Un client qui chercherait un artisan au black part déjà avec un mauvais point : c’est très probablement un mauvais payeur, ou un particulier qui n’a pas assez de budget pour faire réaliser ses travaux à hauteur de ce qu’ils devraient coûter. Économiser sans vergogne sur les matériaux, les techniques ou les prestations peut conduire à un travail de mauvaise qualité, qui ne remplirait pas ou mal ses fonctions. Quant à l’artisan qui se présente au client sans aucune garantie, ce dernier ne rassure pas sur la qualité probable de son travail, et pour cause : il ne sera absolument pas tenu pour responsable des dégâts éventuels !

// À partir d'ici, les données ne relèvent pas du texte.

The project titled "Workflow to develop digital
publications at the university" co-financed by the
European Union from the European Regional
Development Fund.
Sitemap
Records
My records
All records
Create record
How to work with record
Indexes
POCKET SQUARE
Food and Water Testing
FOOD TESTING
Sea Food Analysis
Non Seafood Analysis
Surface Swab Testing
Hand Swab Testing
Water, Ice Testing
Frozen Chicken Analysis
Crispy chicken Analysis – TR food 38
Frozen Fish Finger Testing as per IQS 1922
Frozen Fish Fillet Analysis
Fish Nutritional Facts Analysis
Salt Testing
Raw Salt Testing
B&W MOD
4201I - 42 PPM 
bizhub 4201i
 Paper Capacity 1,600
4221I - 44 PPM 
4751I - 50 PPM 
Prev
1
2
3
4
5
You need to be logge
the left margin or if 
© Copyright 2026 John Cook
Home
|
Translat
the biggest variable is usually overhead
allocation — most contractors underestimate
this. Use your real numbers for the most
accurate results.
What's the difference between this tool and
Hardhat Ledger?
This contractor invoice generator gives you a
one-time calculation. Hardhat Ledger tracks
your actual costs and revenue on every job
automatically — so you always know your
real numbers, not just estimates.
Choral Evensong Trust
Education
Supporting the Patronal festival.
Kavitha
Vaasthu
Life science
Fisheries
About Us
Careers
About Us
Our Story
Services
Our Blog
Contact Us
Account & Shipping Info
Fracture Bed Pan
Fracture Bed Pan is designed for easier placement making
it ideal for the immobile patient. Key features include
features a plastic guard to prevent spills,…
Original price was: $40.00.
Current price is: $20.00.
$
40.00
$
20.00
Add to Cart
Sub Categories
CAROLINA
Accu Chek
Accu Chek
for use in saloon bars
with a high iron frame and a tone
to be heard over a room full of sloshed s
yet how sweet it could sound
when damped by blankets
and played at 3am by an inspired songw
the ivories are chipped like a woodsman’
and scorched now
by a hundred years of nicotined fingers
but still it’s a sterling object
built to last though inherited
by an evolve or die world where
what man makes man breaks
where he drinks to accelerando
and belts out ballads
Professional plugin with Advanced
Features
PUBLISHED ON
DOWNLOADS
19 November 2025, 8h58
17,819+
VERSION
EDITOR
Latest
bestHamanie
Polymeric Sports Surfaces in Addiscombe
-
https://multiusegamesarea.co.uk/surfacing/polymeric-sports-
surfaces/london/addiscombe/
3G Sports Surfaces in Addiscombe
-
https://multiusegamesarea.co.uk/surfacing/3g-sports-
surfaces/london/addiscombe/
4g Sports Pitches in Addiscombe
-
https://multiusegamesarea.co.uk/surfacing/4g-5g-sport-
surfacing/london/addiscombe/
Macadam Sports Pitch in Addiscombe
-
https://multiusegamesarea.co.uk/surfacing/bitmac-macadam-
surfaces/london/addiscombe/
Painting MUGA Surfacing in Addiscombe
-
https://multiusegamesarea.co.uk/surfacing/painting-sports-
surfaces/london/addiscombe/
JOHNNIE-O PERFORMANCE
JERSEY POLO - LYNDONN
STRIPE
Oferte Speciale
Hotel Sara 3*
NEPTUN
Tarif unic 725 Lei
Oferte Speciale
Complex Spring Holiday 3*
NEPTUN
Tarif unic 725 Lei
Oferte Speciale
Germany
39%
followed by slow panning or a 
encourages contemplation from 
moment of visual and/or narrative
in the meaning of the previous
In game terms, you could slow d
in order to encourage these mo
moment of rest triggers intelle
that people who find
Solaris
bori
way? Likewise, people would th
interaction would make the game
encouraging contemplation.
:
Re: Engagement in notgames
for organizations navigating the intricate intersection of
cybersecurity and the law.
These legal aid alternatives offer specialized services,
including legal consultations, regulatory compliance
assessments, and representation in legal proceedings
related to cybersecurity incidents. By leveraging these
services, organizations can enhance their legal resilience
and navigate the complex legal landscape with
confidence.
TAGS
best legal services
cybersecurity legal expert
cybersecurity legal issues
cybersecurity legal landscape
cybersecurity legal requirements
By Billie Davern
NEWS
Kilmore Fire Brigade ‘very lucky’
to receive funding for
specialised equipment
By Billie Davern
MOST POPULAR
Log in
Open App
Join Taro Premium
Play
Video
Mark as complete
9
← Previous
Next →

Pour votre client, travailler avec un artisan du BTP déclaré, disposant donc d’une assurance professionnelle (obligatoire) et ayant souscrit une assurance décennale est aussi la garantie d’avoir affaire à un vrai professionnel et pas à un escroc. Les cas de chantier jamais terminés ou mal faits sont hélas courants et les clients, de mieux en mieux sensibilisés à ce problème, cherchent à s’en prémunir. Avec le travail au noir, aucun recours n’est possible, ni de la part du client envers vous, ni de votre part envers lui s’il décide de vous nuire. En présentant spontanément votre assurance décennale, vous rassurez donc le client, vous vous protégez et vous contribuez à la bonne réputation des artisans du bâtiment. En effet, le secteur du BTP est particulièrement concerné par le risque de travail non déclaré, principalement sur les petits et moyens chantiers de rénovation chez les particuliers.

Notez que l’assurance décennale doit figurer sur les devis et factures transmis aux clients. Elle engage votre responsabilité pendant 10 ans, mais ne s’exerce que dans une zone géographique bien précise mentionnée sur le contrat (couverture géographique). Même si vous déposez le bilan de votre entreprise, votre responsabilité restera engagée pour la durée restante selon la date à laquelle vous avez livré vos chantiers, et peut donc être mobilisée même après cessation de votre activité.